Yes, in the partnership agreement, the Partnership has the rights to the depth of the existing wells, and so for the deeper rights, they would work with Pioneer C Corp., the parent, to probably figure out how to work together to drill those wells deeper, but then share the production rights. But that's yet to be worked out under the joint operating agreements. But under the existing agreement, as I started out with, they only have rights to the existing producing horizons.

Barry Damson - Damson Natural Resources

And the 20-acre spacing wells that have been drilled have been drilled on acreage that the Partnership does not own?

Richard P. Dealy

That's correct. The 20-acre that Pioneer Natural Resources has done has been on its existing acreage, not surrounding the wells Pioneer Southwest owns.

Barry Damson - Damson Natural Resources

And unlike the parent, the derivative hedges are still in place and you intend to keep them in place?

Richard P. Dealy

That is correct.

Operator

(Operator Instructions) Your next question comes from Ian Sinnott - Kayne Anderson Capital.

Ian Sinnott - Kayne Anderson Capital

I was just wondering about the oil price in the quarter. It looks like you guys got about $110 a barrel. WTI was obviously much lower than that, and even with the hedges it seems like you should be lower than that. What was going on there?

Richard P. Dealy

Yes, it really just a function of the hedges in place that we had. And there are probably small accrual adjustments in there, but generally speaking our hedges are at $100 and that's where you'd normally expect.

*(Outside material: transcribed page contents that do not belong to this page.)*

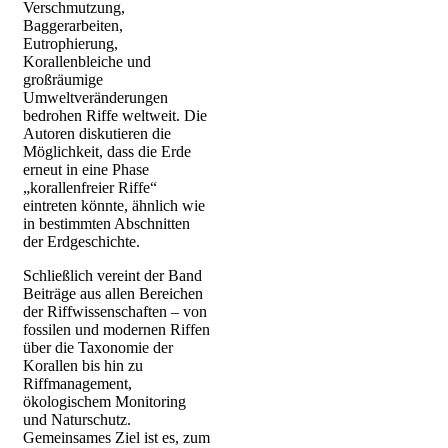
Verschmutzung,
Baggerarbeiten,
Eutrophierung,
Korallenbleiche und
großräumige
Umweltveränderungen
bedrohen Riffe weltweit. Die
Autoren diskutieren die
Möglichkeit, dass die Erde
erneut in eine Phase
„korallenfreier Riffe“
eintreten könnte, ähnlich wie
in bestimmten Abschnitten
der Erdgeschichte.
Schließlich vereint der Band
Beiträge aus allen Bereichen
der Riffwissenschaften – von
fossilen und modernen Riffen
über die Taxonomie der
Korallen bis hin zu
Riffmanagement,
ökologischem Monitoring
und Naturschutz.
Gemeinsames Ziel ist es, zum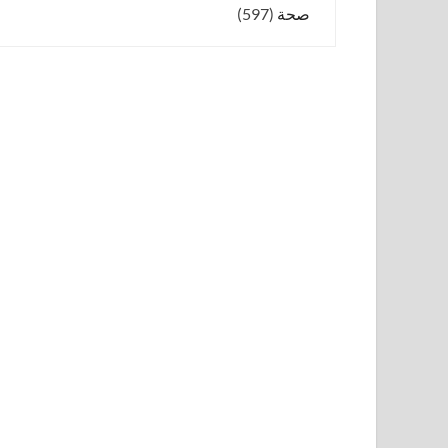
صحة
(597)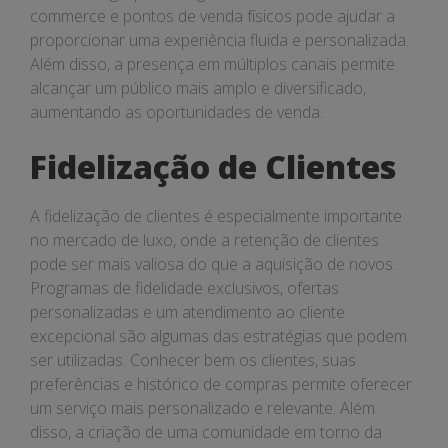
commerce e pontos de venda físicos pode ajudar a
proporcionar uma experiência fluida e personalizada.
Além disso, a presença em múltiplos canais permite
alcançar um público mais amplo e diversificado,
aumentando as oportunidades de venda.
Fidelização de Clientes
A fidelização de clientes é especialmente importante
no mercado de luxo, onde a retenção de clientes
pode ser mais valiosa do que a aquisição de novos.
Programas de fidelidade exclusivos, ofertas
personalizadas e um atendimento ao cliente
excepcional são algumas das estratégias que podem
ser utilizadas. Conhecer bem os clientes, suas
preferências e histórico de compras permite oferecer
um serviço mais personalizado e relevante. Além
disso, a criação de uma comunidade em torno da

I guess if you look on Slide 10, which I didn't cover, back in the back, from the GAAP accounting standpoint we had some novated hedges that came in and you'll see if you factor that novation in, it really was about $97, which would be where you'd normally expect it given our hedge profile.

Operator

Your next question comes from Donald Baker - Private Investor.

Donald Baker - Private Investor

I would like to know approximately what level of production, both oil and gas, barrels equivalent, you might get from this if you did spend $200 million or whatever it ends up at?

Richard P. Dealy

We're early days on that, so it's hard for me to predict until we kind of work through the evaluation, so I'd hate to speculate at this point until we get further along.

Donald Baker - Private Investor

It would be well over 1,000 barrels a day, would it not?

Richard P. Dealy

Yes. It would probably be over 1,000 barrels a day, that's correct.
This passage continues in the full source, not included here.